The second movement scherzo was alert and electrifying, yet allowed a sparkling sense of fantasy in all the right places. The radiant slow movement was tender yet never indulgent, matching the cool loveliness of Daniel McKelway’s clarinet solo. The central climax of was built masterfully, allowing the last part of the movement to dissolve into an earned bliss.
The finale was equally fine, with Petrenko continuing to find the perfect balance between urgent forward drive and ecstatic lyricism. In sum, if there’s a better conductor of Rachmaninoff in the world today, I haven’t heard them.
The first part of the concert was something else altogether. Why anyone would program Mozart’s Piano Concerto No.24 as a counterbalance to Rachmaninoff is a perplexing question. The works have utterly nothing in common other than the fact that they both start in minor keys. Perhaps the strongest argument is that the works are almost opposites. The Mozart is as trim as the Rachmaninoff is expansive – modest in orchestral forces against the Rachmaninoff’s full complement, and restrained rather than emotional.
All this is aside from the very real issue of the performance venue. The Blossom Music Center pavilion is a big amphitheater with vast amounts of resonant wood. Rachmaninoff thrives in such a big, rangy acoustic. Mozart’s most intimate piano concerto, particularly in an introspective performance, seemed lost in the vast space of the hall.

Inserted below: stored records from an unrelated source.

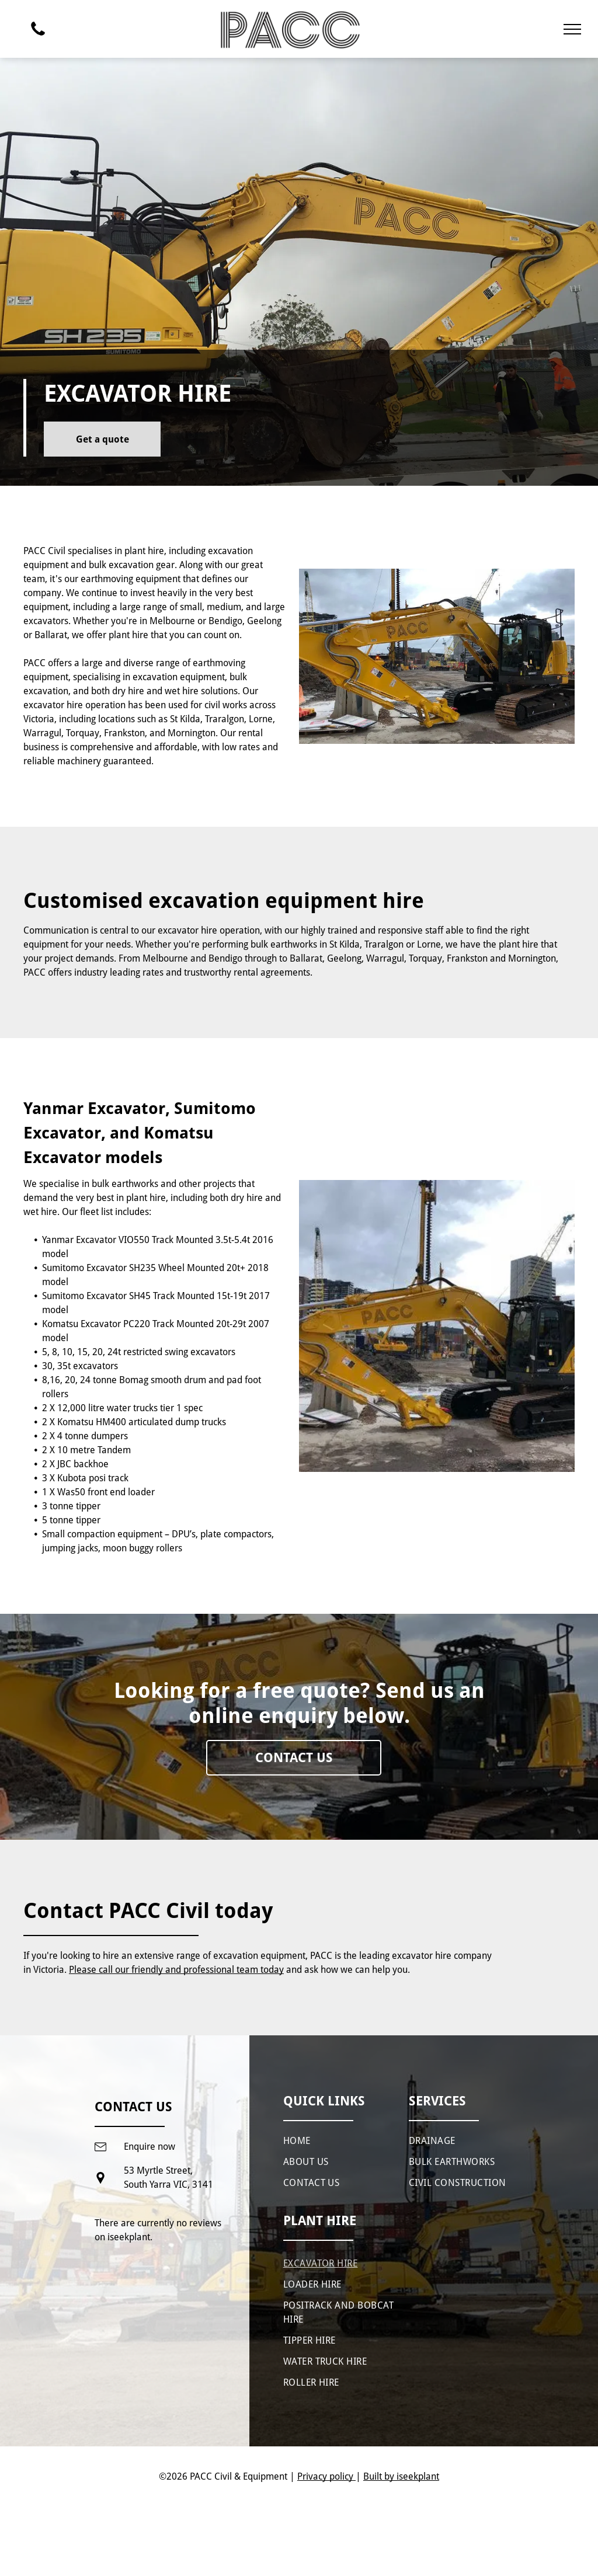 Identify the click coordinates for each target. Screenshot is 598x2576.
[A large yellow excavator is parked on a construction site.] (437, 1326)
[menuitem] (339, 2141)
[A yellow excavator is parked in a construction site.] (437, 656)
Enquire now (149, 2146)
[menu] (572, 29)
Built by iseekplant (401, 2476)
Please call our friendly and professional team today (176, 1969) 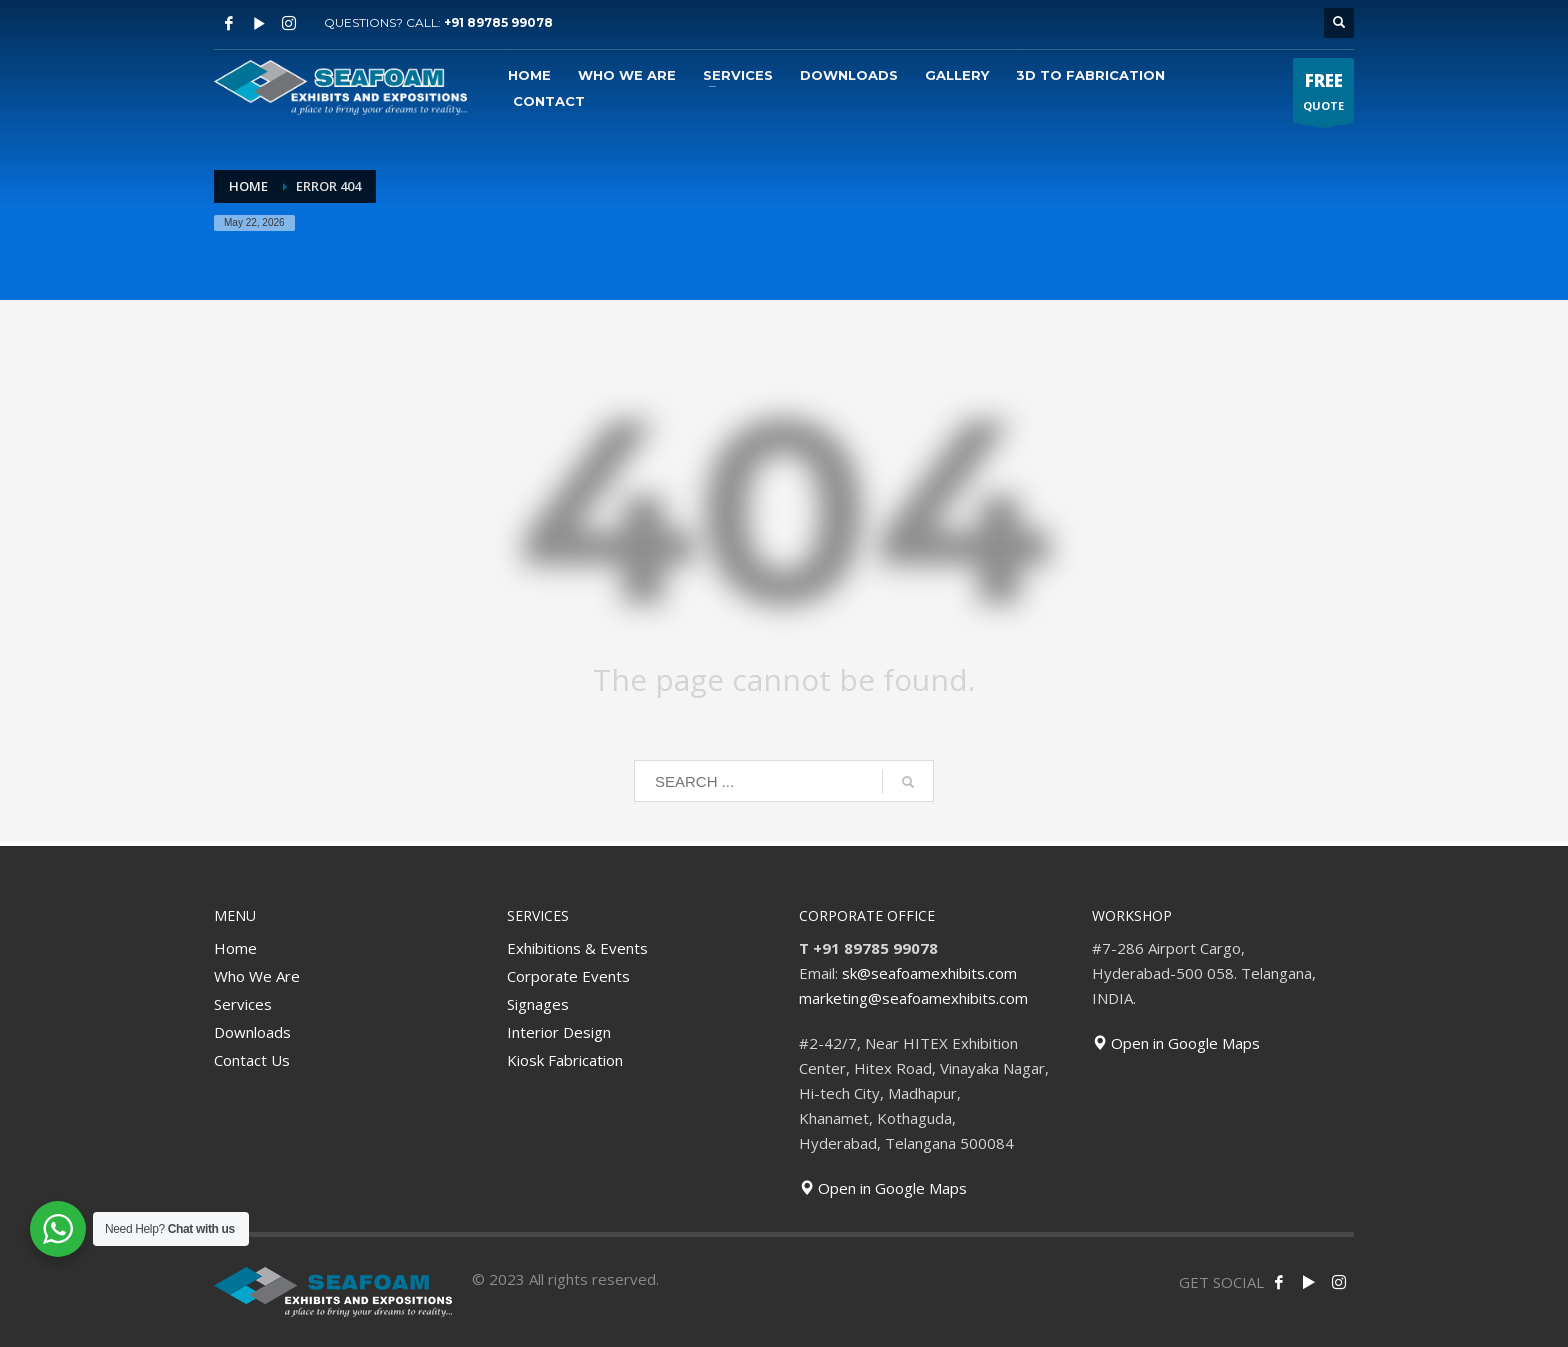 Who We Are (257, 976)
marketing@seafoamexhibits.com (913, 998)
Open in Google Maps (883, 1188)
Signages (538, 1004)
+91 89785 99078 (498, 22)
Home (235, 948)
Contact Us (252, 1060)
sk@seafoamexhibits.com (929, 973)
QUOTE (1323, 95)
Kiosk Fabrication (565, 1060)
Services (243, 1004)
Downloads (252, 1032)
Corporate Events (568, 976)
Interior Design (559, 1032)
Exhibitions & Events (577, 948) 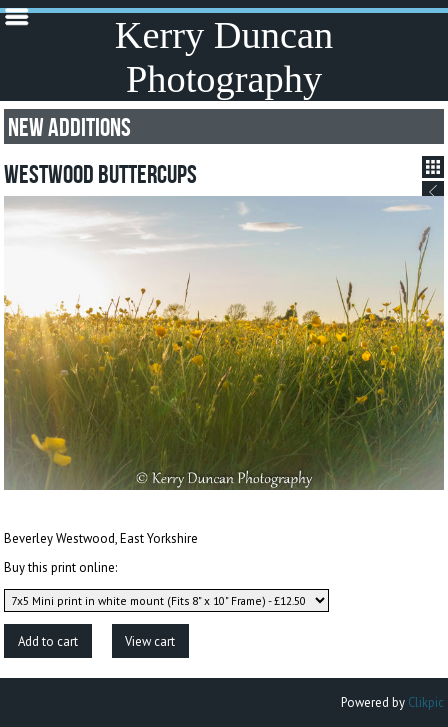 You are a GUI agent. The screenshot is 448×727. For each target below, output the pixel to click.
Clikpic (426, 702) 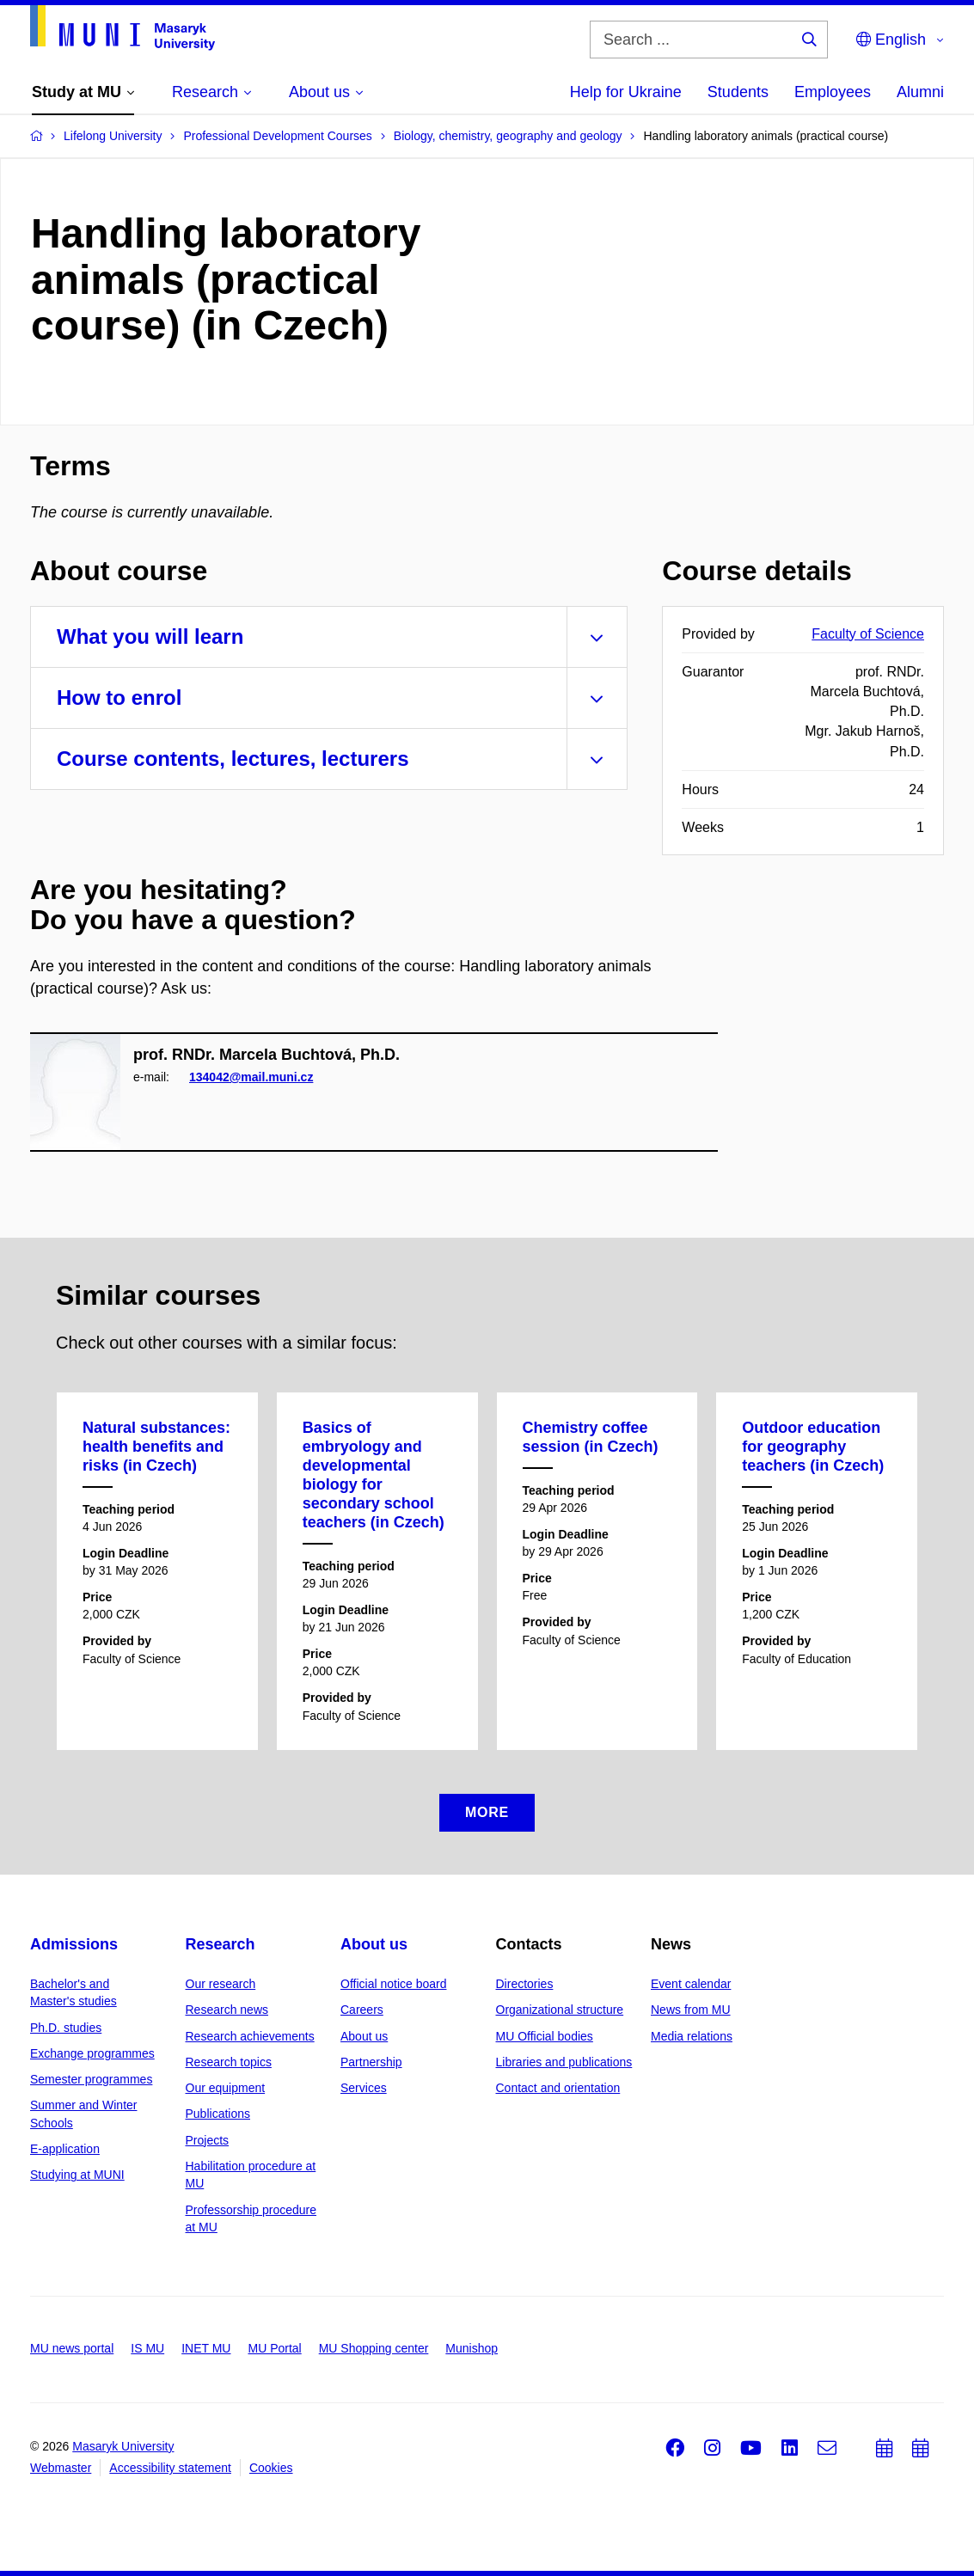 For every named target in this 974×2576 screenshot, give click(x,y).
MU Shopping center (374, 2348)
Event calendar (691, 1984)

The pianist for the Mozart was the fine French artist David Fray, and one can only praise his grace and poise. But his intimate conception was a problem. When I went back to examine my previous review of Fray — Schumann’s Piano Concerto in A minor, with the Cleveland Orchestra led by Marin Alsop in 2013 — I found the same issue: As the piece went on, though, I became less and less convinced that Fray was ever reaching outside his own world to connect with the conductor, musicians, or audience. While surely aware of all three, Fray did not convey an urge to communicate the personality evident from his stylistic choices. The style was there to be heard, yet it also remained somehow aloof, calculated, sealed-off. One hopes this intriguing young artist will continue to grow and discover that even introspective music needs a fellowship of performers and listeners to truly come to life.
Once, a fluke. Twice, an issue. Fray was so much inside his own world, there appeared to be no connection at all with the conductor. The two kept accurately together, but there was little sense of them being united in spirit.
That said, Fray’s poise was enough to do considerable justice to Mozart’s gentle bleakness, even if the energy level kept it at arm’s length. Fray’s rolling, seemingly effortless passage work brings to mind the description of Mozart’s own pianism, which a contemporary described as flowing like oil over water. One could argue that the small scale is exactly how Mozart wrote it, which is true. But don’t perform it at a large summer festival, do it with a chamber orchestra in a small, intimate hall. I wish Fray felt the desire to communicate his vision to the entire theater, not just the first few rows.